Yseulte Tue 16-Feb-16 21:27:46

What Peggy said.

tribpot Tue 16-Feb-16 21:28:25

Yes you need to talk to a solicitor if you want to exclude the house from becoming a marital asset. I think a frank discussion about money is probably overdue.

hilbil21 Tue 16-Feb-16 21:28:48

Peggy if that's the case (I'm pretty clueless as didn't expect to be in this position!) then I will just deal with it as normal X

tingon Tue 16-Feb-16 21:44:20

OP, your mum has given you a wonderful safety net, protect it wisely.

Some legal advice would be sensible before you marry.

hilbil21 Tue 16-Feb-16 21:48:32

Tingon her estate is currently with the lawyers. Think when I go in to sign final papers I will arrange an appointment to discuss this. X

magoria Tue 16-Feb-16 22:15:10

Can you and your DP get a document drawn up so that he has a right to stay in the property but it passes to any of your DC if you die in the next 5 years or so?

You can always change this at a later date if you agree. Or if you move the new home becomes a marital asset?

Offred Tue 16-Feb-16 22:21:24

You need to speak to a solicitor. You need a prenup pre marriage and advice re whether him doing work on the house gives him a beneficial interest.

hilbil21 Tue 16-Feb-16 22:23:18

Solicitor it is. Thanks everyone X

Offred Tue 16-Feb-16 22:23:42

I do think though you should think about what would be fair, you want him to lose his home and any claim on it if you divorce but he will still need to contribute his part (financial support) seeing as you are a SAHM... It's a bit mean spirited but I can understand you feelings about your mum's legacy.

hilbil21 Tue 16-Feb-16 22:32:42

That's the thing offred I'm totally torn. It feels unfair but I would hate to lose what my mum and dad worked for. He is living here "rent" free I guess X

Allalonenow Tue 16-Feb-16 22:34:29

Protect the property your mother left you, which will be a valuable asset for the rest of your life, something that cannot always be said of the man in your life.

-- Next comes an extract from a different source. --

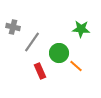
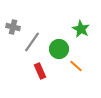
green star: rotated 24 degrees clockwise
green circle: moved 4 px up
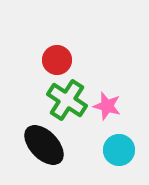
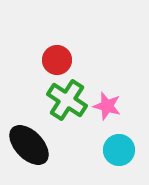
black ellipse: moved 15 px left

Familylawsolicitor Tue 16-Feb-16 22:39:28

Protect it! Get advice on a pre nup which although not 100 per cent guaranteed can be upheld if certain preconditions are met. From a family (divorce) lawyer not your probate lawyer as they may not be experienced in both areas

WhoaCadburys Tue 16-Feb-16 23:49:18

'I don't know what's gobs wrong with my autocorrect lately' grin <misses point>

TheNaze73 Tue 16-Feb-16 23:51:49

hilbil21 I would feel like you do as he's paying for everything

Keeptrudging Wed 17-Feb-16 00:06:13

He's not paying any rent/mortgage though. Could he set up a savings account and put the equivalent amount in there so he has his own security?